In Dadaab suchen zurzeit rund 400.00 Menschen Zuflucht vor der Hungersnot. Es ist das größte Füchtlingslager der Welt.

Doch wegen der bewaffneten Konflikte in der Region ist die Lage oft gefährlich.

HABIDYA IBRAHIM, Flüchtling aus Somalia:

“Letzte Nacht sind wir hier angekommen. Wir wurden angegriffen und alle unsere Sachen wurden uns weggenommen. Wir haben nichts mehr. Hoffentlich bekommen wir hier Hilfe.”

Von der kenianischen Hauptstadt Nairobi werden Lebensmittel und Medikamente mit Lastwagen in die Flüchtlingslager im Norden des Landes transportiert. Lokale Organisationen verteilen sie.
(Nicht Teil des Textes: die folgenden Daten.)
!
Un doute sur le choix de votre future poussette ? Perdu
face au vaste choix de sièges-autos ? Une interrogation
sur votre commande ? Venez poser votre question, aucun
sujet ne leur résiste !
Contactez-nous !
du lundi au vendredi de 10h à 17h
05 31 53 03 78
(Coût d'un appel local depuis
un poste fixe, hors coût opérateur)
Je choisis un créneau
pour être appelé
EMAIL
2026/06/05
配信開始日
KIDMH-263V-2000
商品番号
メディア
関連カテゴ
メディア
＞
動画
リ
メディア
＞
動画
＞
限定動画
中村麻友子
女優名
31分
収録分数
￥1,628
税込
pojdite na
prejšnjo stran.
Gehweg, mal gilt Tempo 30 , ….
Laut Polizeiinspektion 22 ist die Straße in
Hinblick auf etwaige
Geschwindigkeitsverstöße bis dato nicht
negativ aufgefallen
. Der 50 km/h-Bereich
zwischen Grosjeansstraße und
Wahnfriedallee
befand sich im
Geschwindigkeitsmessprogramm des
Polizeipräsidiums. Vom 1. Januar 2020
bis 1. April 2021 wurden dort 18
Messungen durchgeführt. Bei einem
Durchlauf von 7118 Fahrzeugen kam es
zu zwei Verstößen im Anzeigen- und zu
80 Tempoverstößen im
Die notdürftigen Krankenstationen werden vergrößert und Betten aufgestellt. Vor allem Kinder müssen versorgt werden.

Ärzte erwarten in den nächsten Monaten immer mehr Patienten. Sie befürchten den Ausbruch von Seuchen. Masern sind im und um das Camp bereits im Umlauf.

MOHAMED SHEIKH, Arzt:

“Wegen des neuen Menschen-Zustroms aus Somalia und den vielen Ungeimpften, haben wir Angst, dass Krankheiten wie Polio oder die Masern sich schnell verbreiten könnten.”
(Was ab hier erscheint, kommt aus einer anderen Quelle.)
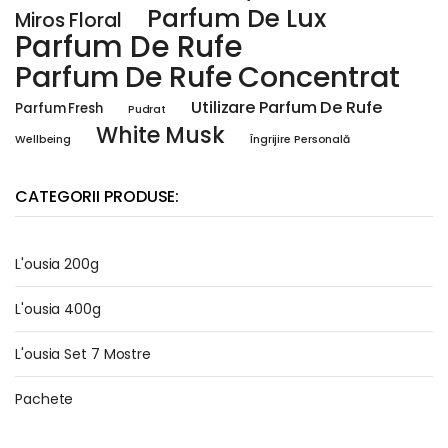
Parfum De Lux
Miros Floral
Parfum De Rufe
Parfum De Rufe Concentrat
Utilizare Parfum De Rufe
Parfum Fresh
Pudrat
White Musk
Wellbeing
Îngrijire Personală
CATEGORII PRODUSE:
L'ousia 200g
L'ousia 400g
L'ousia Set 7 Mostre
Pachete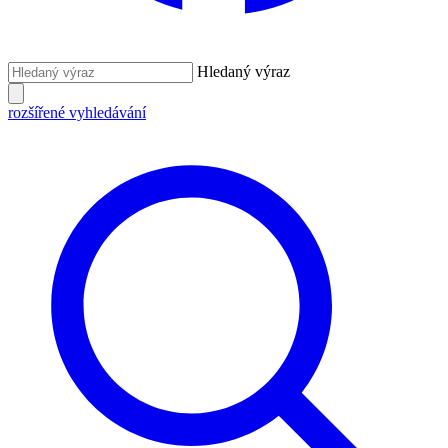
Hledaný výraz
rozšířené vyhledávání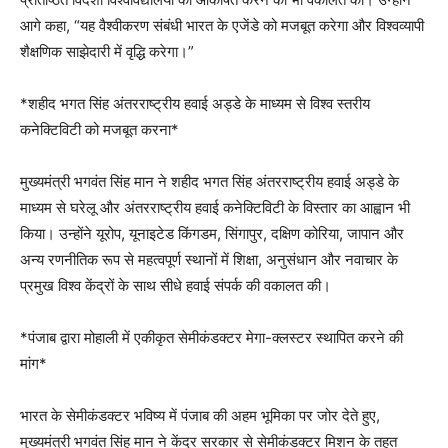
आगे कहा, “यह वैश्वीकरण संबंधी भारत के एजेंडे को मजबूत करेगा और विश्वव्यापी
शैक्षणिक साझेदारी में वृद्धि करेगा।”
*शहीद भगत सिंह अंतरराष्ट्रीय हवाई अड्डे के माध्यम से विश्व स्तरीय
कनेक्टिविटी को मजबूत करना*
मुख्यमंत्री भगवंत सिंह मान ने शहीद भगत सिंह अंतरराष्ट्रीय हवाई अड्डे के
माध्यम से घरेलू और अंतरराष्ट्रीय हवाई कनेक्टिविटी के विस्तार का आह्वान भी
किया। उन्होंने यूरोप, यूनाइटेड किंगडम, सिंगापुर, दक्षिण कोरिया, जापान और
अन्य रणनीतिक रूप से महत्वपूर्ण स्थानों में शिक्षा, अनुसंधान और नवाचार के
प्रमुख विश्व केंद्रों के साथ सीधे हवाई संपर्क की वकालत की।
*पंजाब द्वारा मोहाली में एकीकृत सेमीकंडक्टर मेगा-क्लस्टर स्थापित करने की
मांग*
भारत के सेमीकंडक्टर भविष्य में पंजाब की अहम भूमिका पर जोर देते हुए,
मुख्यमंत्री भगवंत सिंह मान ने केंद्र सरकार से सेमीकंडक्टर मिशन के तहत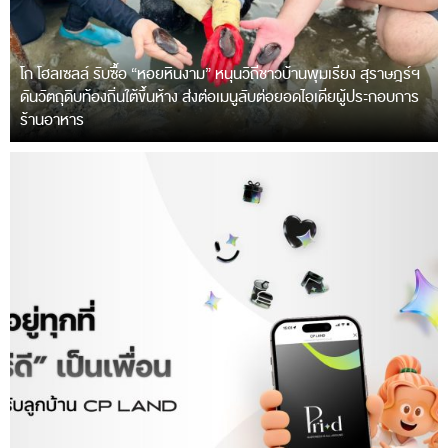
โก โฮลเซลล์ รับซื้อ “หอยหินงาม” หนุนวิถีชาวบ้านพุมเรียง สุราษฎร์ฯ
ดันวัตถุดิบท้องถิ่นใต้ขึ้นห้าง ส่งต่อเมนูลับต่อยอดไอเดียผู้ประกอบการ
ร้านอาหาร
Das kenianische Militär patroliert stärker – vor allem an der nördlichen Grenze zu Somalia. Dort herrscht seit 20 Jahren Bürgerkrieg. Radikale Islamisten behindern die Hilsmaßnahmen, drohen sogar das Flüchtlingslager zu stürmen. Unterdessen werden immer mehr Stimmen laut, dass die Hungersnot mit einem UNO-Einsatz bekämpft werden sollte.